Reputation: 101
I am trying to use stemCompletion to convert the stemmed words into complete words.
Following is the code I am using
txt <- c("Once we have a corpus we typically want to modify the documents in it",
"e.g., stemming, stopword removal, et cetera.",
"In tm, all this functionality is subsumed into the concept of a transformation.")
myCorpus <- Corpus(VectorSource(txt))
myCorpus <- tm_map(myCorpus, content_transformer(tolower))
myCorpus <- tm_map(myCorpus, removePunctuation)
myCorpusCopy <- myCorpus
# *Removing common word endings* (e.g., "ing", "es")
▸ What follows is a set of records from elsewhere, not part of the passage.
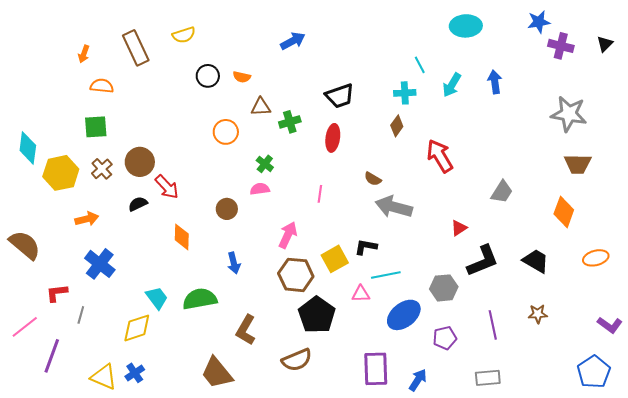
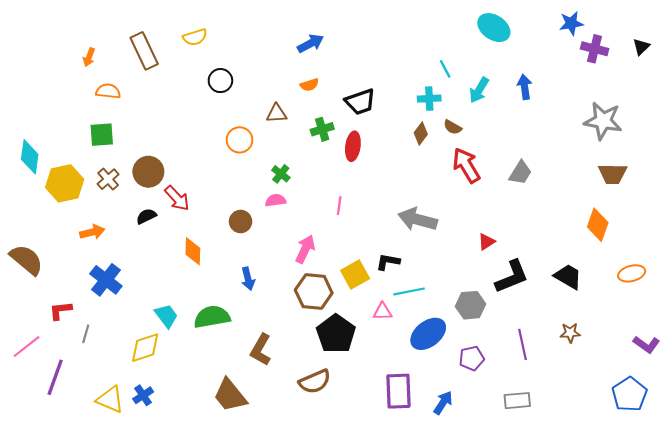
cyan ellipse: (466, 26) -> (494, 28), turned 36
orange semicircle: (242, 77) -> (309, 85), moved, turned -30
green cross: (290, 122) -> (322, 129), moved
brown semicircle: (373, 179) -> (453, 127), moved
gray trapezoid: (502, 192) -> (520, 173), moved

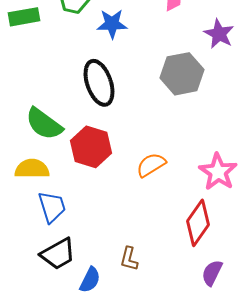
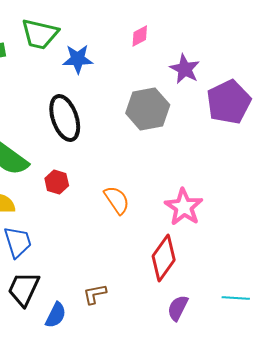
red hexagon: (91, 147) -> (57, 182), size x0.6
orange semicircle: (151, 165) -> (117, 200), turned 88
black trapezoid: (58, 254) -> (24, 289), turned 144
brown L-shape: (129, 259) -> (95, 294), turned 65

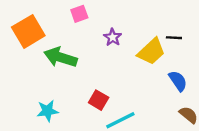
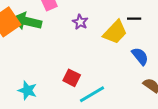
green arrow: (61, 57) -> (27, 21), moved
cyan star: (48, 111) -> (27, 90), turned 30

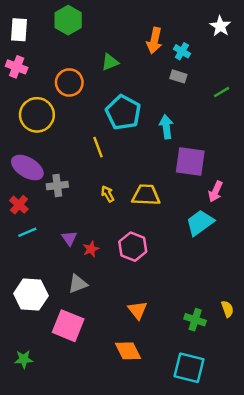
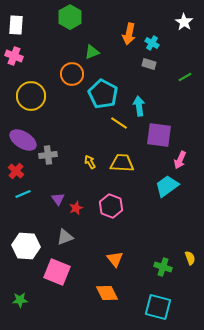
green hexagon: (68, 20) -> (70, 17), moved
orange circle: (69, 82) -> (72, 74), moved
yellow line: (98, 147) -> (119, 123), moved, turned -36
myCorpus.stemmed <- tm_map(myCorpus, stemDocument, language = "english")
myCorpus.unstemmed <- tm_map(myCorpus.stemmed, stemCompletion, dictionary=myCorpusCopy)
if I check the first element for stemmed corpus, it shows me the element correctly
myCorpus.stemmed[[1]][1]
$content
[1] "onc we have a corpus we typic want to modifi the document in it"
But if I check the first element of unstemmed corpus, it throws out junk
myCorpus.unstemmed[[1]][1]
$content
[1] NA
Why is the unstemmed corpus not showing the right content?
Upvotes: 0
Views: 689
Reputation: 101
Thanks to answer given by Luke, I looked for a function which can help convert the example text to character vector.
I came across another question with this answer which gives a custom function which can convert text to individual words before applying stemCompletion function.
stemCompletion_mod <- function(x,dict=dictCorpus) {
PlainTextDocument(stripWhitespace(paste(stemCompletion(unlist(strsplit(as.character(x)," ")),dictionary=dict, type="shortest"),sep="", collapse=" ")))
}
I combined the function with lapply to get a list containing unstemmed version. This returns the right values but its not in the SimpleCorpus data type! I needed to do some jugglery with the output list to convert it into SimpleCorpus data type.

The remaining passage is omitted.